Ahmadnia, who offered to work with Yu pro bono after she heard about his case, helped him file the application for humanitarian parole, with a bolstered list of documents to support his case. The hope is that somewhere along the process, someone will expedite his case.
For Yu, “up to two years” is time he does not have.
“If there’s a word for a rage-infused optimism this is it, because I’m thankful that I have this option, but I’m also furious that I have to use it,” Yu said.
The State Department responded to this story after the initial version was published online. A spokesperson for the agency said that “we empathize with Mr. Yu’s healthcare needs,” but officials couldn’t discuss the details of individual visa applications because those records are confidential under federal law.
“All visa applications are adjudicated on a case-by-case basis,” the spokesperson added. “Whenever an individual applies for a U.S. visa, a consular officer reviews the facts of the case and determines whether the applicant is eligible for that visa based on U.S. law. In general, the reason for the travel notwithstanding, consular officers deny visa applications if an applicant is found ineligible under the Immigration and Nationality Act or other provisions of U.S. law.”

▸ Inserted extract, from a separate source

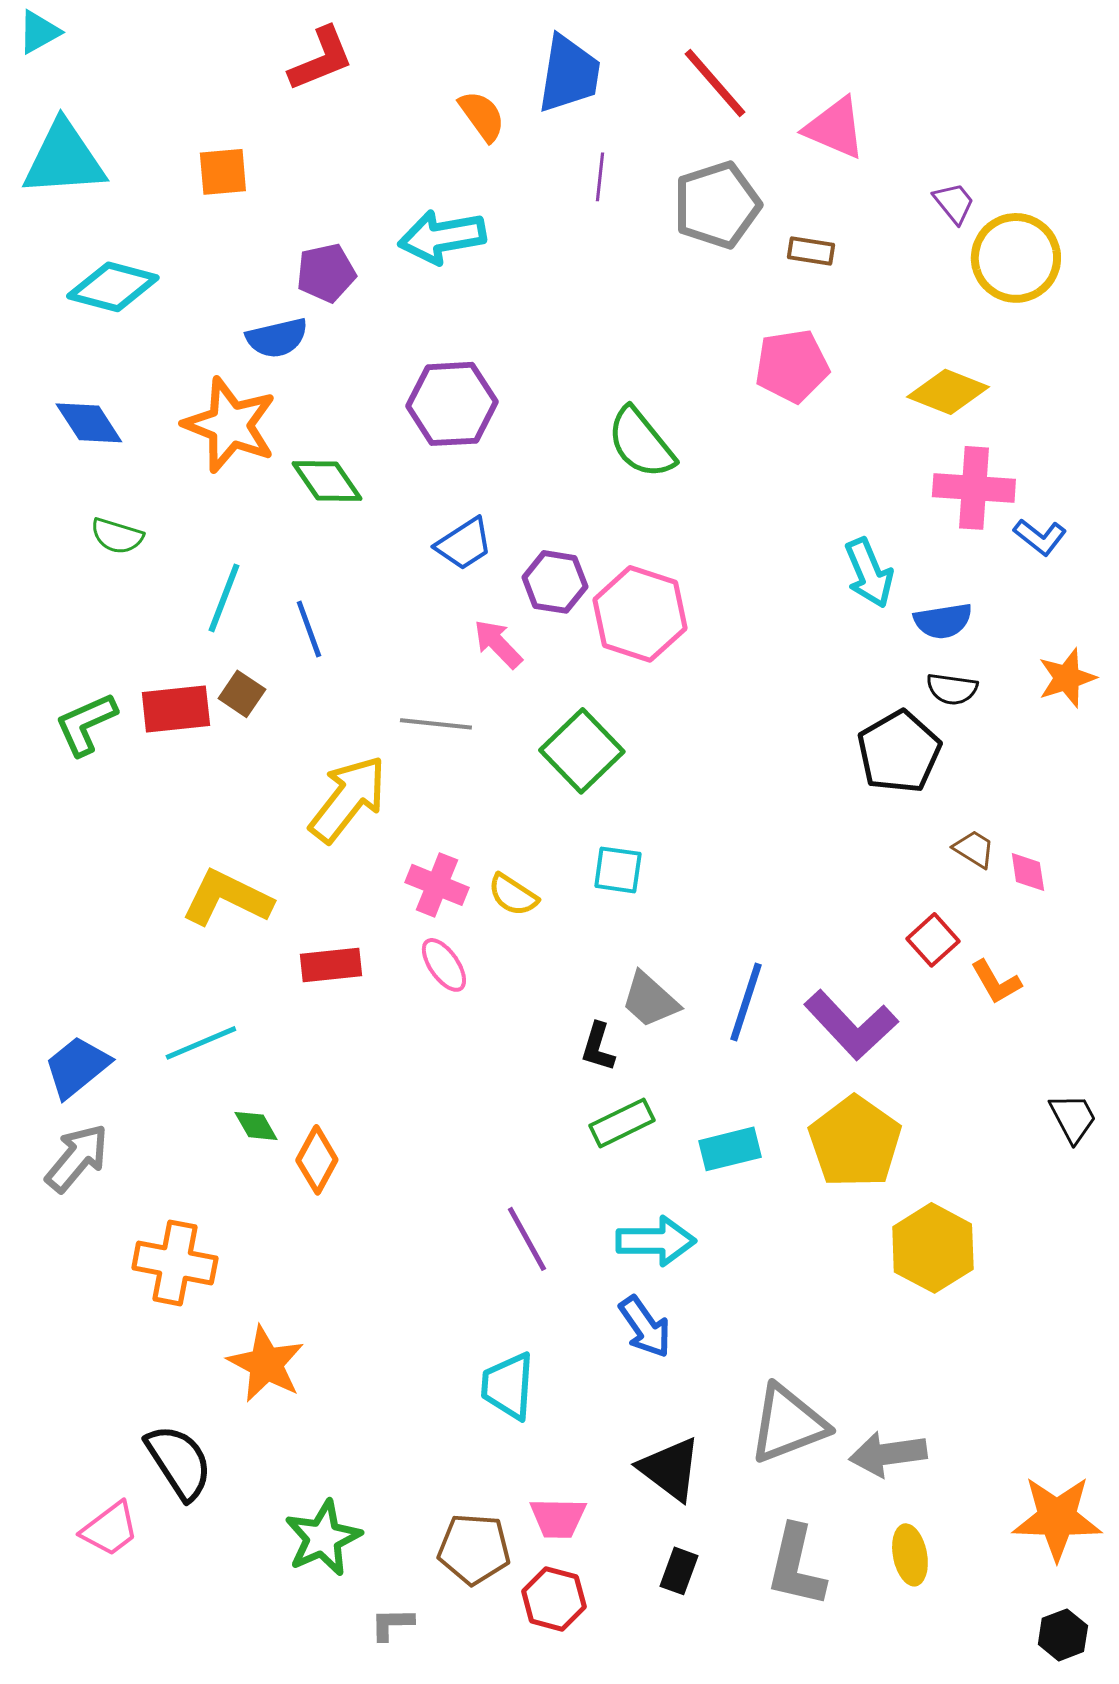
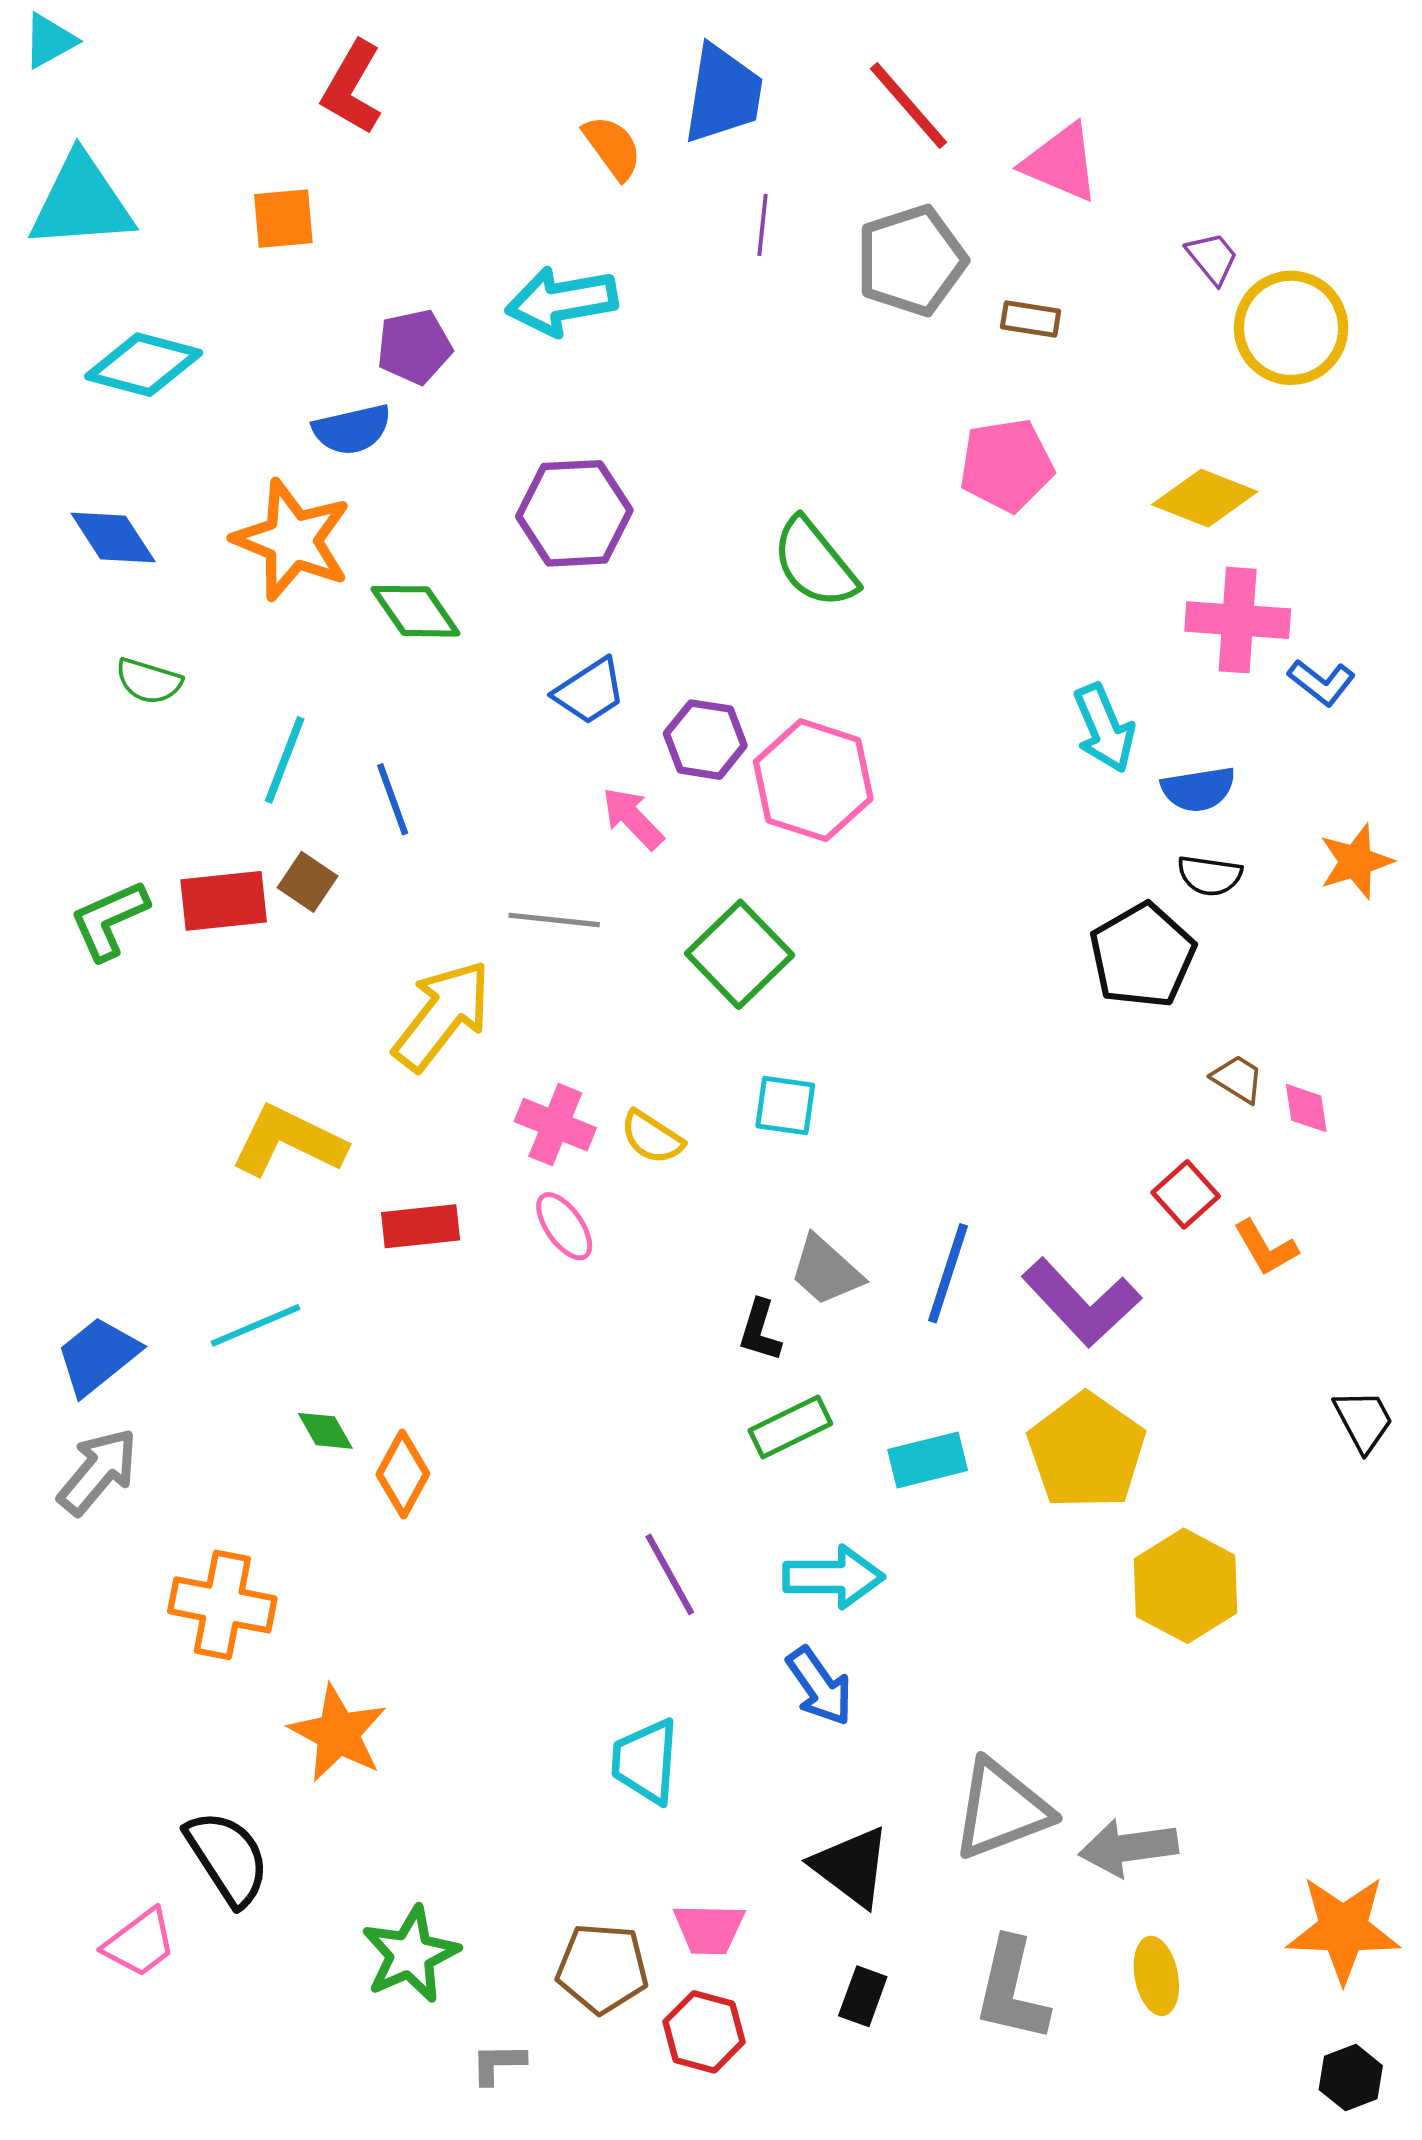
red L-shape: (321, 59) -> (352, 88), moved, turned 142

Yu’s story was first reported by news station KABC 7.
Yu’s survival rate with chemotherapy alone is minimal and comes with added risks to his health, according to his physician Dr. Ron Paquette, clinical director, Stem Cell and Bone Marrow Transplant Program with Cedars-Sinai Medical Center. Yu will need repeated chemotherapy treatments to keep his leukemia in remission, but every delay puts his life at risk.

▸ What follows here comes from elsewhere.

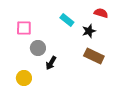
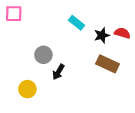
red semicircle: (101, 13) -> (122, 33), moved
pink square: (24, 28) -> (14, 14), moved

Yu is in the “perfect place to proceed” with a transplant, Paquette said. There are some alternatives, like flying Talania to Mexico to donate his stem cells or using another donor who is not as close a match to Yu, but Paquette said the best chance is getting Talania to Cedars-Sinai.
While he’s unfamiliar with the visa process, Paquette urges government officials to “weigh the risks and benefits and read carefully” about Yu’s case.

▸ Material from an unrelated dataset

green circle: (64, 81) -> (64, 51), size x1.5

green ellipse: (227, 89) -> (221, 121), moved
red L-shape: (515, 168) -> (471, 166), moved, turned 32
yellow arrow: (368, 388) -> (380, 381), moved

“This is one person’s life on the line, where we can really make a difference in his long-term survival,” Paquette said.
Yu has “golden retriever energy” according to his wife Alice, even with his cancer diagnosis, chemotherapy treatment, the unexpected death of his father and the battle to get Talania a visa.
“If you just met him, you wouldn’t even know that he’s been through all of this in the past year,” Alice Yu said.
Alice Yu is a surgical nurse at Cedars-Sinai, and when she’s not raising their son with Yu, she’s taking care of her husband — when he lets her, that is, because he’s usually such an independent person. During his most recent chemotherapy treatment, Yu continued to clock into work, because he plans to save his remaining sick days for when he receives the stem cell transplant.
When that day comes, Alice Yu will become his caregiver 24/7 because it will take him more than a year for his immune system to recover.
But she’s also noticed her husband taking time to explain mundane tasks he usually tackled around the house, like paying their property taxes or working the remote controls in the home.
“It’s all to prepare me for when he’s not here,” she said, her voice breaking.
When Talania reported from Manila that he was denied a visa for the second time, it was late at night in Los Angeles. The message landed with a crash in the Yu home. Not knowing what to do, Alice and Arthur ate some strudels from Porto’s Bakery.
“We calmed down a bit, and then we went to sleep. There’s nothing else you can do at that point,” Yu said.
Without a transplant, his doctors arranged for another round of chemotherapy. Yu agreed, but before he went into the hospital he took his 14-month-old son to ride the trains at Griffith Park’s Travel Town just like he did when he was a child.
He also hastily arranged to baptize Abel at Cathedral Chapel of St. Vibiana, the same chapel where he married Alice.